SPOILERS. DO NOT READ IF YOU HAVEN’T SEEN THE MOVIE YET.
Since The Hobbit: An Unexpected Journey hit theatres, I’ve been reading a lot of articles, blogs and comments online about how it has nothing on The Lord of the Rings trilogy that came out a few years ago. That it’s too light, too simple, too funny and generally not befitting a series that has so far been of epic nature. And finally, there’s been much said for and against Peter Jackson and co deciding to convert a small, thin book into three movies. A lot of it is misconception that I would like to try and do my best to explain because I want to do my bit for JRR and Middle-Earth. It’s the least I can do after all the joy I continue to get from the books and that world. If at the end of this you still feel like I’m mistaken or that I’m talking through Tolkien-tinted glasses, then you’re most welcome to. I just don’t want to not have tried.

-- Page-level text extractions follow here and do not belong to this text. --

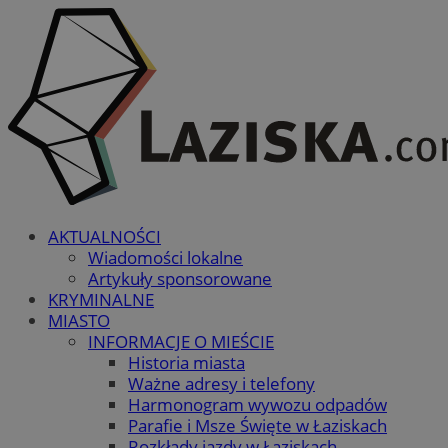
AKTUALNOŚCI
Wiadomości lokalne
Artykuły sponsorowane
KRYMINALNE
MIASTO
INFORMACJE O MIEŚCIE
Historia miasta
Ważne adresy i telefony
Harmonogram wywozu odpadów
Parafie i Msze Święte w Łaziskach
Rozkłady jazdy w Łaziskach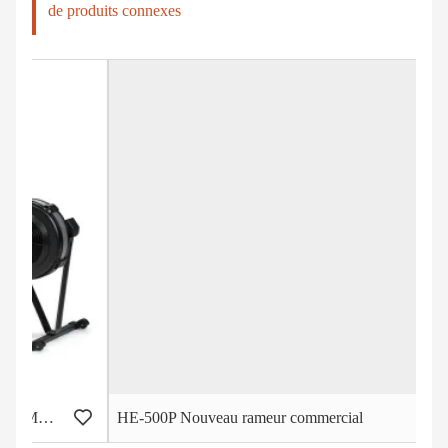
de produits connexes
HE-500P Nouveau rameur commercial
H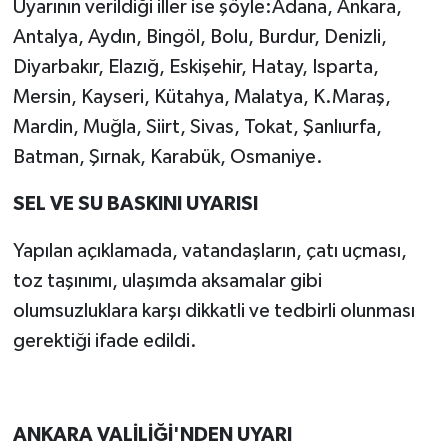
Uyarının verildiği iller ise şöyle:Adana, Ankara,
Antalya, Aydın, Bingöl, Bolu, Burdur, Denizli,
Diyarbakır, Elazığ, Eskişehir, Hatay, Isparta,
Mersin, Kayseri, Kütahya, Malatya, K.Maraş,
Mardin, Muğla, Siirt, Sivas, Tokat, Şanlıurfa,
Batman, Şırnak, Karabük, Osmaniye.
SEL VE SU BASKINI UYARISI
Yapılan açıklamada, vatandaşların, çatı uçması,
toz taşınımı, ulaşımda aksamalar gibi
olumsuzluklara karşı dikkatli ve tedbirli olunması
gerektiği ifade edildi.
ANKARA VALİLİĞİ'NDEN UYARI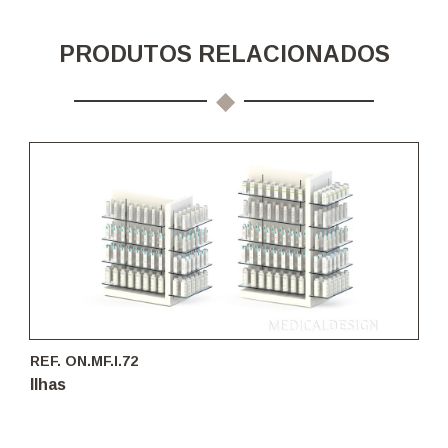
PRODUTOS RELACIONADOS
REF. ON.MF.I.72
Ilhas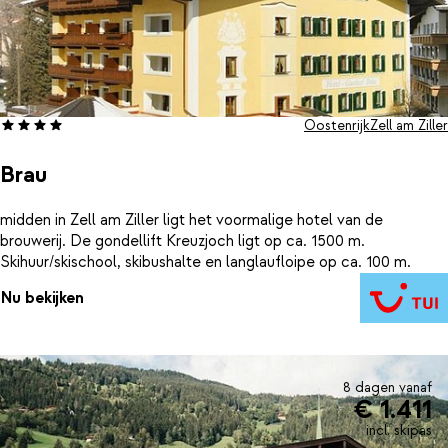
Oostenrijk
Zell am Ziller
Brau
midden in Zell am Ziller ligt het voormalige hotel van de
brouwerij. De gondellift Kreuzjoch ligt op ca. 1500 m.
Skihuur/skischool, skibushalte en langlaufloipe op ca. 100 m.
Nu bekijken
8 dagen vanaf
€ 1.411
incl. skipas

With regards to the small matter of content, it’s a gross misconception that one tiny book is being stretched over three installments (the second instalment, The Desolation of Smaug will be out in 2013 and the final, There And Back Again in 2014). As I’ve pointed out in my ‘All You Need to Know About The Hobbit Movie Lore’ article,
The trilogy narrative will not only comprise of the events in the main book but also incorporate a lot of content from the various Tolkien works and appendices to recreate the other parallel stories occurring in Middle-Earth (briefly alluded to in the book) during the main narrative of The Hobbit.

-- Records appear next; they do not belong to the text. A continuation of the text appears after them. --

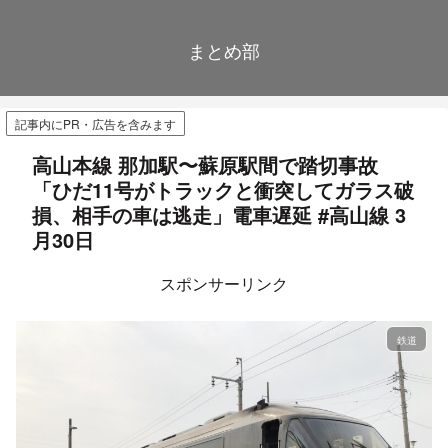
まとめ部
記事内にPR・広告を含みます
高山本線 那加駅〜蘇原駅間で踏切事故
「ひだ11号がトラックと衝突してガラス破
損、相手の車は逃走」電車遅延 #高山線 3
月30日
スポンサーリンク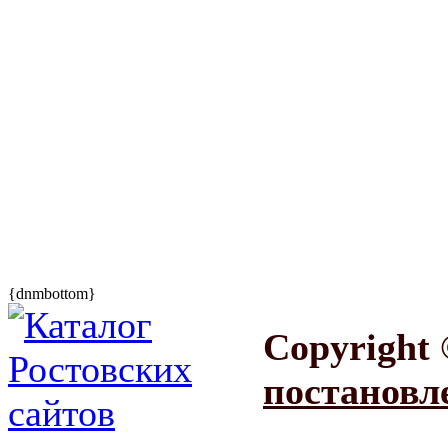
{dnmbottom}
Copyright 
постановл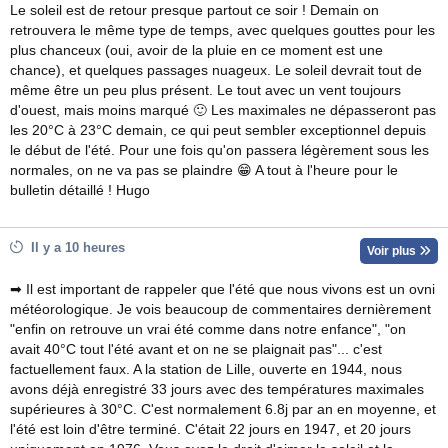
Le soleil est de retour presque partout ce soir ! Demain on
retrouvera le même type de temps, avec quelques gouttes pour les
plus chanceux (oui, avoir de la pluie en ce moment est une
chance), et quelques passages nuageux. Le soleil devrait tout de
même être un peu plus présent. Le tout avec un vent toujours
d'ouest, mais moins marqué 🙂 Les maximales ne dépasseront pas
les 20°C à 23°C demain, ce qui peut sembler exceptionnel depuis
le début de l'été. Pour une fois qu'on passera légèrement sous les
normales, on ne va pas se plaindre 😁 A tout à l'heure pour le
bulletin détaillé ! Hugo
Il y a 10 heures
Voir plus
➡ Il est important de rappeler que l'été que nous vivons est un ovni
météorologique. Je vois beaucoup de commentaires dernièrement
"enfin on retrouve un vrai été comme dans notre enfance", "on
avait 40°C tout l'été avant et on ne se plaignait pas"... c'est
factuellement faux. A la station de Lille, ouverte en 1944, nous
avons déjà enregistré 33 jours avec des températures maximales
supérieures à 30°C. C'est normalement 6.8j par an en moyenne, et
l'été est loin d'être terminé. C'était 22 jours en 1947, et 20 jours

The Hobbit has always been a bit of a standalone book even within the Middle-Earth literature and this is Peter Jackson’s attempt at integrating it more cohesively with the events of The Lord of the Rings, including the rise of the Dark Lord Sauron, the return of darkness and evil to Middle-Earth, the changing loyalties, relationships and connections between the various races residing there, and of course the repercussions of the One Ring of Power falling into the hands of one Bilbo Baggins and his decision to spare the life of the creature Gollum.
Which brings me to my next point, The Lord of the Rings is an epic. It’s a fantasy epic written for adults and young adults where the fate of the world is at stake. On the other hand, The Hobbit was written by Tolkien for his kids, always intended to be more of an out-and-out quest adventure tale for children where the scope of the problem isn’t on an epic scale. It’s full of dragons, treasure, dwarves, battles, feasts and everything else that will delight a child’s imagination. So there is bound to be a massive difference in tone between the two in spite of the shared world, characters and narrative, and a treatment of both should reflect this.

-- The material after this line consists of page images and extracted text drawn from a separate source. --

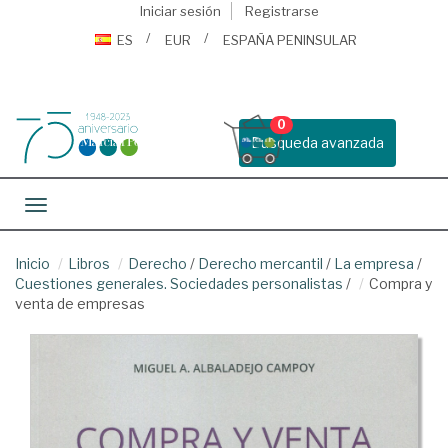
Iniciar sesión
Registrarse
ES
EUR
ESPAÑA PENINSULAR
0
Busqueda avanzada
Toggle navigation
Inicio
Libros
Derecho
/
Derecho mercantil
/
La empresa
/
Cuestiones generales. Sociedades personalistas
/
Compra y
venta de empresas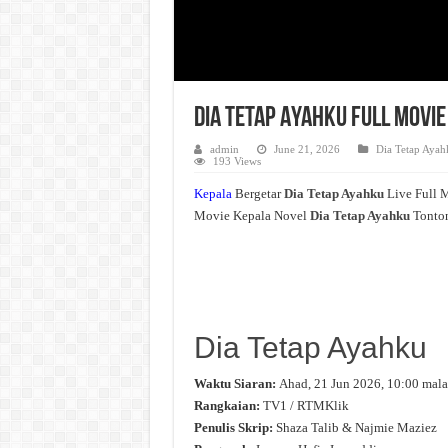
Dia Tetap Ayahku Full Movie
admin
June 21, 2026
Dia Tetap Ayah
193 Views
Kepala
Bergetar
Dia Tetap Ayahku
Live Full 
Movie Kepala Novel
Dia Tetap Ayahku
Tonton
Dia Tetap Ayahku
Waktu Siaran:
Ahad, 21 Jun 2026, 10:00 mal
Rangkaian:
TV1 / RTMKlik
Penulis Skrip:
Shaza Talib & Najmie Maziez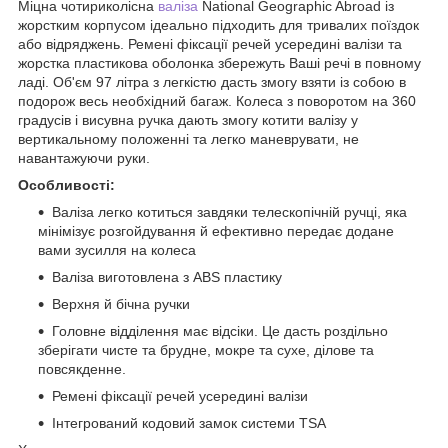
Міцна чотириколісна
валіза
National Geographic Abroad із
жорстким корпусом ідеально підходить для тривалих поїздок
або відряджень. Ремені фіксації речей усередині валізи та
жорстка пластикова оболонка збережуть Ваші речі в повному
ладі. Об'єм 97 літра з легкістю дасть змогу взяти із собою в
подорож весь необхідний багаж. Колеса з поворотом на 360
градусів і висувна ручка дають змогу котити валізу у
вертикальному положенні та легко маневрувати, не
навантажуючи руки.
Особливості:
Валіза легко котиться завдяки телескопічній ручці, яка
мінімізує розгойдування й ефективно передає додане
вами зусилля на колеса
Валіза виготовлена з ABS пластику
Верхня й бічна ручки
Головне відділення має відсіки. Це дасть роздільно
зберігати чисте та брудне, мокре та сухе, ділове та
повсякденне.
Ремені фіксації речей усередині валізи
Інтегрований кодовий замок системи TSA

Credit to Jackson and his team who have done exactly that. There are plenty of moments in the film that are laugh out loud funny, moments that reflect a certain childish innocence and one of the best ways you can get most out of the movie experience, is by remembering what you felt like when you were a kid reading The Hobbit or any other fantasy/adventure book for the first time. It’s the sort of mindset the content responds to the most and it’s that novel sense of wonder and magic which we felt back then that the movie so wonderfully recreates. Revel in that, treasure that because those moments are far and few in an increasingly cynical and negative world.
The movie isn’t without its flaws – many scenes could have been better edited if not cut out altogether, especially the ones with Radagast the Brown, the sequence of events that happens in front of the goblin king under the mountain, the fight preceding it etc – but a detailed review isn’t the point of this article. I’m not here to argue about the choice of adaptation or content. I’m saying that I thoroughly enjoyed the film in spite of what it didn’t do or do right. There is a time to analyse, be critical and show off the fact that you’re a Tolkien purist, and then there is the time to sit back and enjoy the vicarious pleasure of returning to a world we love, or in the case of newbies, the chance to fall in love with a world that will always delight them. The Hobbit isn’t The Lord of the Rings and I don’t think it tries to be. The film’s tag-line is very apt in discerning the main difference between them.
‘From the smallest beginnings come the greatest legends’.